Take your time, and learn all you can. You will find your way, especially with the help of a dietitian. My kidney/diabetes problem arose in the last couple of years, and I am now 80. One has to be tough, I've found, to be a Senior Citizen. Let us know how you are doing, and please be kind to yourself. One suggestion – if you are really hungry between meals or miss desert, two snacks I would recommend – with doctor's approval – are a teaspoon of low-fat peanut butter, perhaps spread on Apple slices, and sugar-free applesauce on toast!!
On the subject of salad dressings, I do not use salad dressings because I can't eat vinegar or citrus. What I do enjoy is a side of rather strong-flavored shredded cheese, such as blue cheese.
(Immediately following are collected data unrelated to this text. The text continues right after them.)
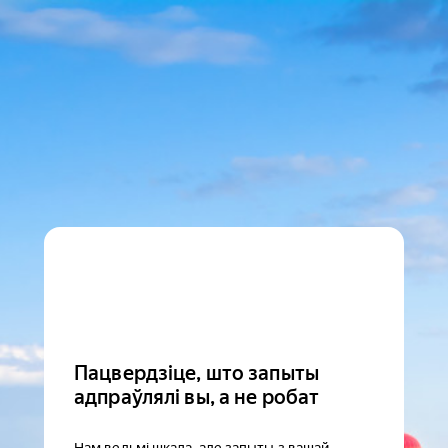
Пацвердзіце, што запыты
адпраўлялі вы, а не робат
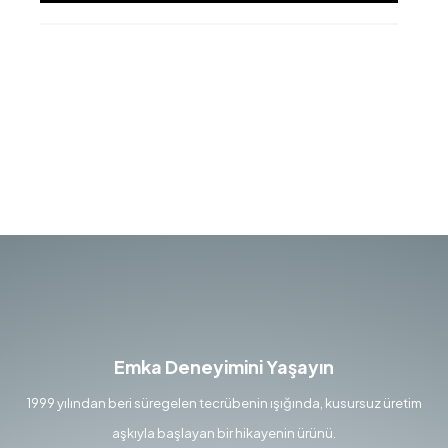
Emka Deneyimini Yaşayın
1999 yılından beri süregelen tecrübenin ışığında, kusursuz üretim
aşkıyla başlayan bir hikayenin ürünü.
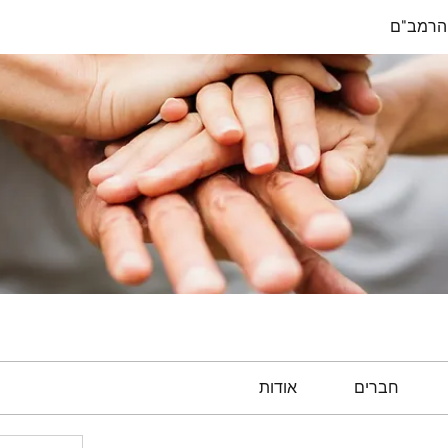
הרמב"ם
חברים
אודות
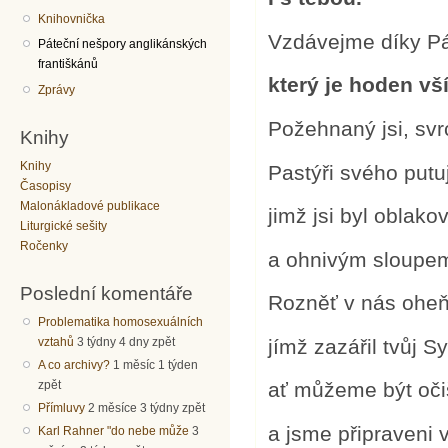
Knihovnička
Vzdávejme díky P
Páteční nešpory anglikánských
františkánů
který je hoden vší
Zprávy
Požehnaný jsi, sv
Knihy
Knihy
Pastýři svého putuj
Časopisy
Malonákladové publikace
jimž jsi byl oblak
Liturgické sešity
Ročenky
a ohnivým sloupem
Poslední komentáře
Rozněť v nás oheň
Problematika homosexuálních
jímž zazářil tvůj Sy
vztahů
3 týdny 4 dny zpět
A co archivy?
1 měsíc 1 týden
zpět
ať můžeme být oči
Přímluvy
2 měsíce 3 týdny zpět
a jsme připraveni v
Karl Rahner "do nebe může
3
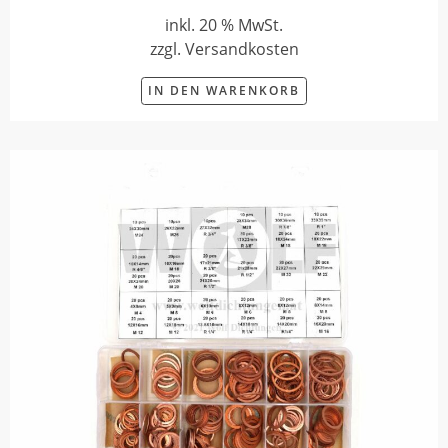
inkl. 20 % MwSt.
zzgl. Versandkosten
IN DEN WARENKORB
A tiny quantity, taken with each bite, adds substantial flavor, I think.
After my surgery, I recovered quite quickly, I thought. Four or five months later, though, I still needed to rest more frequently. My energy level was down. In doing research about kidney disease, I discovered that it takes quite a while for your body to truly recover – up to a year. Eventually, I felt better. I didn't have headaches – perhaps someone else has had a problem with headaches. Surgery is very hard on one's body, so be sure and walk a lot, get plenty of sleep, drink enough water – whatever it takes to heal your body.